ATTENTION DIVULGACHAGE: L'analyse dévoile certains moments
clés du film.
La situation initiale
est représentée par l’arcane sans nom
(XIII). Cette carte incarne la révolution, un changement profond, également
la colère. Le personnage de la carte est très actif, le corps en avant, il
marche sur les têtes couronnées de ses parents, représentant un système de
valeurs, une éducation ou même une filiation qu’il rejette.
Marty, le personnage principal de Retour vers le futur, est en rébellion contre l’autorité, l’école,
la police.
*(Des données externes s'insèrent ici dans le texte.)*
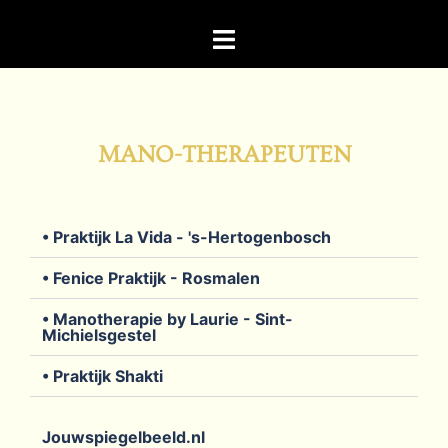
MANO-THERAPEUTEN
• Praktijk La Vida - 's-Hertogenbosch
• Fenice Praktijk - Rosmalen
• Manotherapie by Laurie - Sint-
Michielsgestel
• Praktijk Shakti
Jouwspiegelbeeld.nl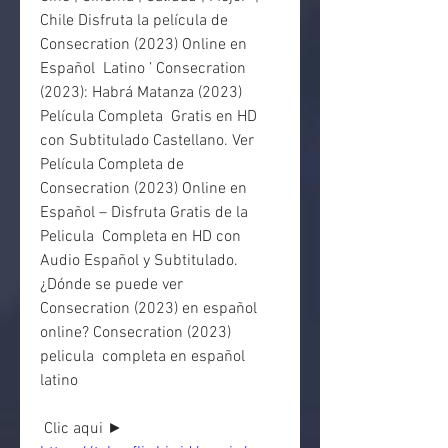
Chile Disfruta la película de 
Consecration (2023) Online en 
Español  Latino ’ Consecration 
(2023): Habrá Matanza (2023) 
Película Completa  Gratis en HD 
con Subtitulado Castellano. Ver 
Película Completa de  
Consecration (2023) Online en 
Español – Disfruta Gratis de la 
Pelicula  Completa en HD con 
Audio Español y Subtitulado. 
¿Dónde se puede ver  
Consecration (2023) en español 
online? Consecration (2023) 
pelicula  completa en español 
latino
 Clic aqui ► 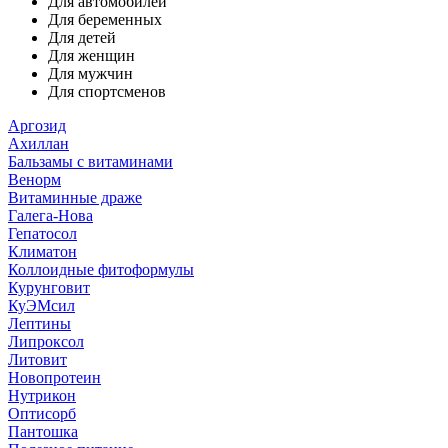
Для автомобилей
Для беременных
Для детей
Для женщин
Для мужчин
Для спортсменов
Аргозид
Ахиллан
Бальзамы с витаминами
Венорм
Витаминные драже
Галега-Нова
Гепатосол
Климатон
Коллоидные фитоформулы
Курунговит
КуЭМсил
Лептины
Липроксол
Литовит
Новопротеин
Нутрикон
Оптисорб
Пантошка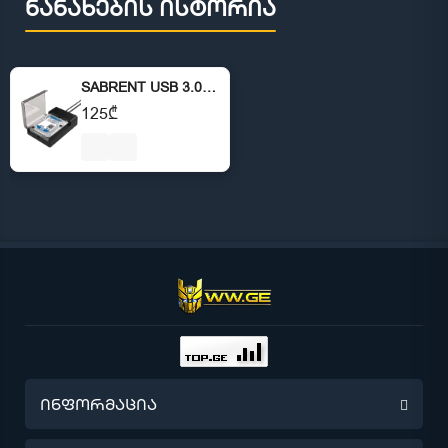
ნანახების ისტორია
SABRENT USB 3.0 to SATA External Hard Drive
125₾
ინფორმაცია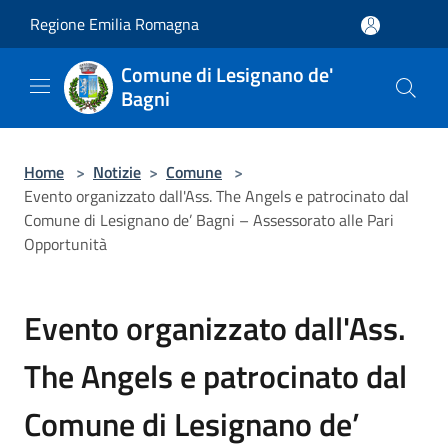
Salta al contenuto principale
Regione Emilia Romagna
Comune di Lesignano de'
Bagni
Home
>
Notizie
>
Comune
>
Evento organizzato dall'Ass. The Angels e patrocinato dal
Comune di Lesignano de’ Bagni – Assessorato alle Pari
Opportunità
Evento organizzato dall'Ass.
The Angels e patrocinato dal
Comune di Lesignano de’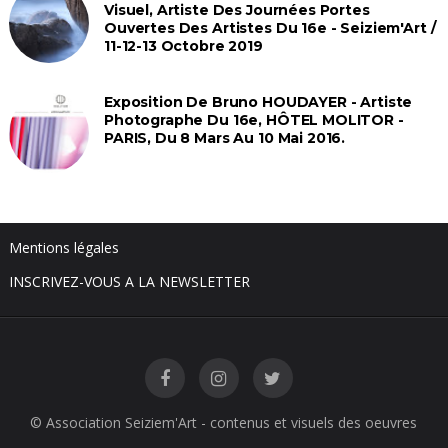
Visuel, Artiste Des Journées Portes
Ouvertes Des Artistes Du 16e - Seiziem'Art /
11-12-13 Octobre 2019
Exposition De Bruno HOUDAYER - Artiste
Photographe Du 16e, HÔTEL MOLITOR -
PARIS, Du 8 Mars Au 10 Mai 2016.
Mentions légales
INSCRIVEZ-VOUS A LA NEWSLETTER
© Association Seiziem'Art - contenus et visuels des oeuvres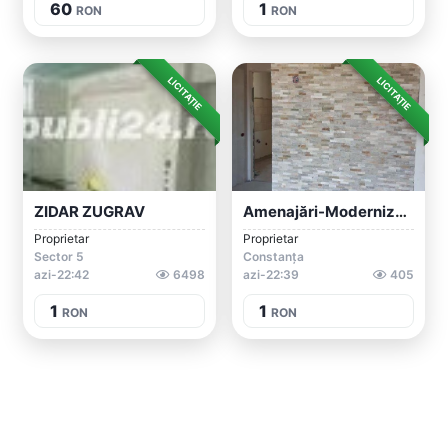
60
1
RON
RON
LICITAȚIE
LICITAȚIE
ZIDAR ZUGRAV
Amenajări-Modernizari Apartamente
Proprietar
Proprietar
Sector 5
Constanța
azi-22:42
6498
azi-22:39
405
1
1
RON
RON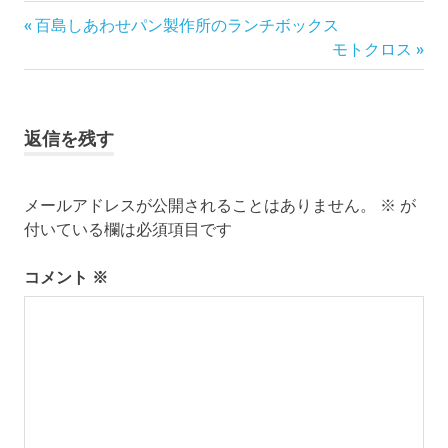
イ
前
投
百島しあわせパン製作所のランチボックス
ベ
の
次
モトクロス
ン
稿
記
の
ト
事:
記
ナ
ラ
事:
イ
返信を残す
ビ
ブ
尾
ゲ
道
メールアドレスが公開されることはありません。
※
が
付いている欄は必須項目です
広
ー
島
県
シ
コメント
※
瀬
ョ
戸
内
ン
海
百
島
百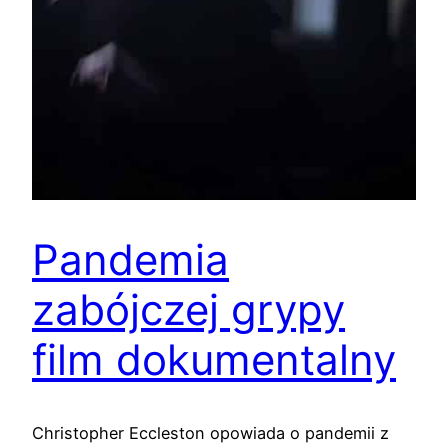
Pandemia
zabójczej grypy
film dokumentalny
Christopher Eccleston opowiada o pandemii z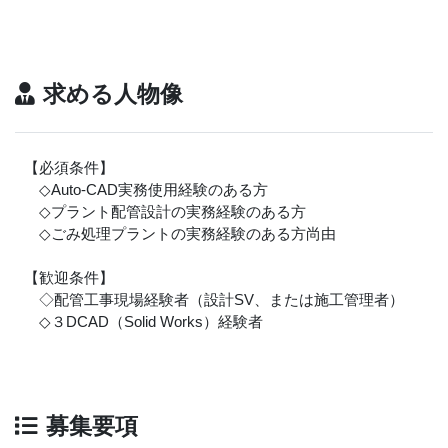
求める人物像
【必須条件】
◇Auto-CAD実務使用経験のある方
◇プラント配管設計の実務経験のある方
◇ごみ処理プラントの実務経験のある方尚由
【歓迎条件】
◇配管工事現場経験者（設計SV、または施工管理者）
◇３DCAD（Solid Works）経験者
募集要項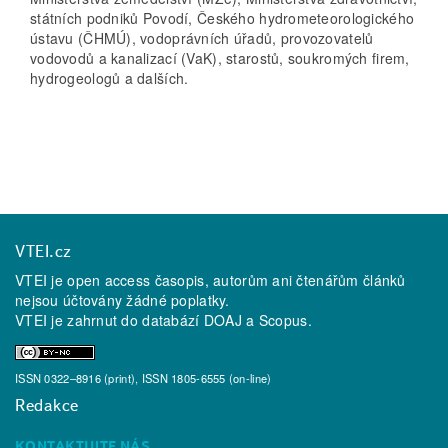
státních podniků Povodí, Českého hydrometeorologického
ústavu (ČHMÚ), vodoprávních úřadů, provozovatelů
vodovodů a kanalizací (VaK), starostů, soukromých firem,
hydrogeologů a dalších.
VTEI.cz
VTEI je open access časopis, autorům ani čtenářům článků
nejsou účtovány žádné poplatky.
VTEI je zahrnut do databází
DOAJ
a
Scopus
.
ISSN 0322–8916 (print), ISSN 1805-6555 (on-line)
Redakce
KONTAKTUJTE NÁS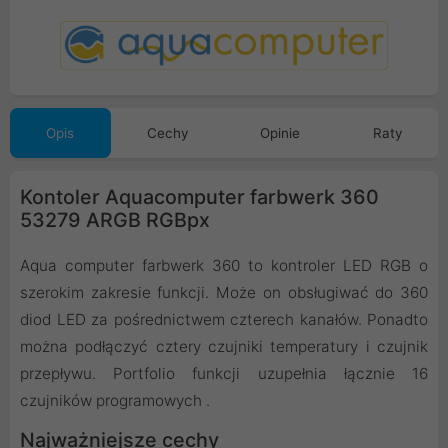
Opis
Cechy
Opinie
Raty
Kontoler Aquacomputer farbwerk 360
53279 ARGB RGBpx
Aqua computer farbwerk 360 to kontroler LED RGB o
szerokim zakresie funkcji. Może on obsługiwać do 360
diod LED za pośrednictwem czterech kanałów. Ponadto
można podłączyć cztery czujniki temperatury i czujnik
przepływu. Portfolio funkcji uzupełnia łącznie 16
czujników programowych .
Najważniejsze cechy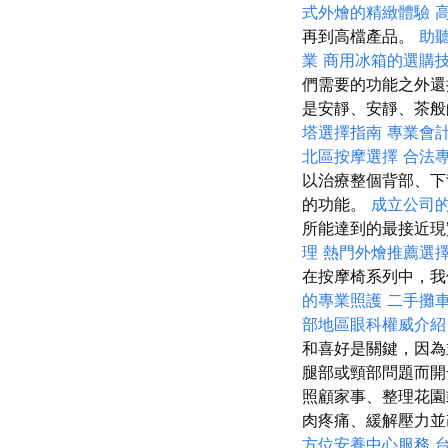
式外燴的精緻體驗
再到高檔產品。
助
業
商用冰箱的選購
們需要的功能之外還
是安靜、安靜、茶般
塔選擇指南
專業會
北區按摩選擇
合法
以治療整個背部、下
的功能。
成立公司
所能達到的最接近現
理
熱門外燴推薦選
在按摩椅系列中，我
的專業照護
二手攤
部地區眼科權威介紹
和喜好是關鍵，因為
腿部或頸部問題而開
照顧家事、整理花園
肉疼痛、緩解壓力
方位安養中心服務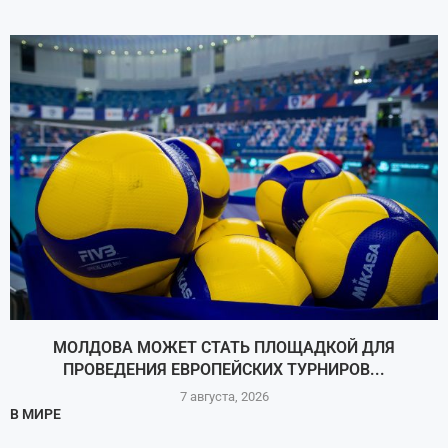
МОЛДОВА МОЖЕТ СТАТЬ ПЛОЩАДКОЙ ДЛЯ
ПРОВЕДЕНИЯ ЕВРОПЕЙСКИХ ТУРНИРОВ...
7 августа, 2026
В МИРЕ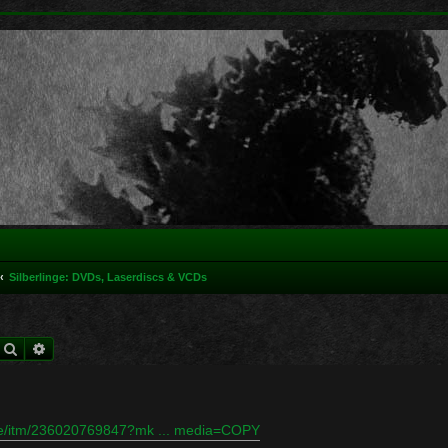
Silberlinge: DVDs, Laserdiscs & VCDs
Suche
Erweiterte Suche
de/itm/236020769847?mk ... media=COPY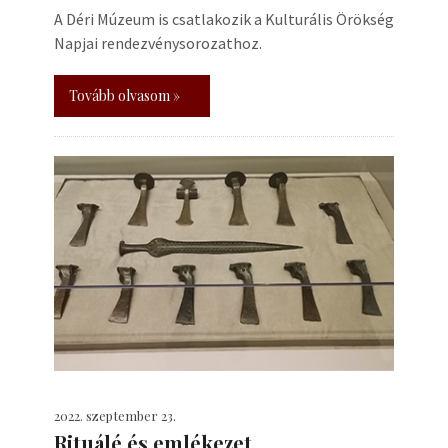
A Déri Múzeum is csatlakozik a Kulturális Örökség
Napjai rendezvénysorozathoz.
Tovább olvasom »
2022. szeptember 23.
Rituálé és emlékezet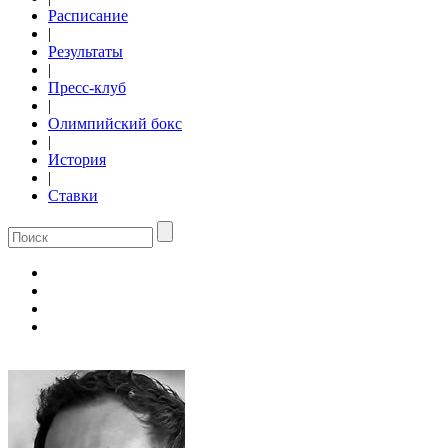
Расписание
|
Результаты
|
Пресс-клуб
|
Олимпийский бокс
|
История
|
Ставки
Il détruit le laboratoire de Doc en faisant exploser l’enceinte,
fait du skate-board au milieu de la route en s’accrochant aux voitures et défie
le proviseur de son lycée après un énième retard.
Marty est surtout en rébellion contre ses parents. Il méprise George, son père que Biff, son patron, humilie. Marty trouve que sa mère boit trop et juge son intransigeance quand elle empêche sa fille de voir des garçons. Marty redoute plus que tout de devenir comme son père, un « tocard » d’après le proviseur du lycée.
L’élément déclencheur
est représenté par la roue de fortune
(X), symbole de la fin ou du début d’un cycle, et évoque le retour dans le
passé de Marty.
Sur la carte, des personnages sont intriqués dans une roue
sommairement montée, et qui repose sur des flots tumultueux. C’est une
situation précaire, un équilibre impossible à maintenir, un instantané de cette
situation juste avant l’effondrement. La
roue de fortune évoque souvent le destin immuable de l’homme, la fatalité.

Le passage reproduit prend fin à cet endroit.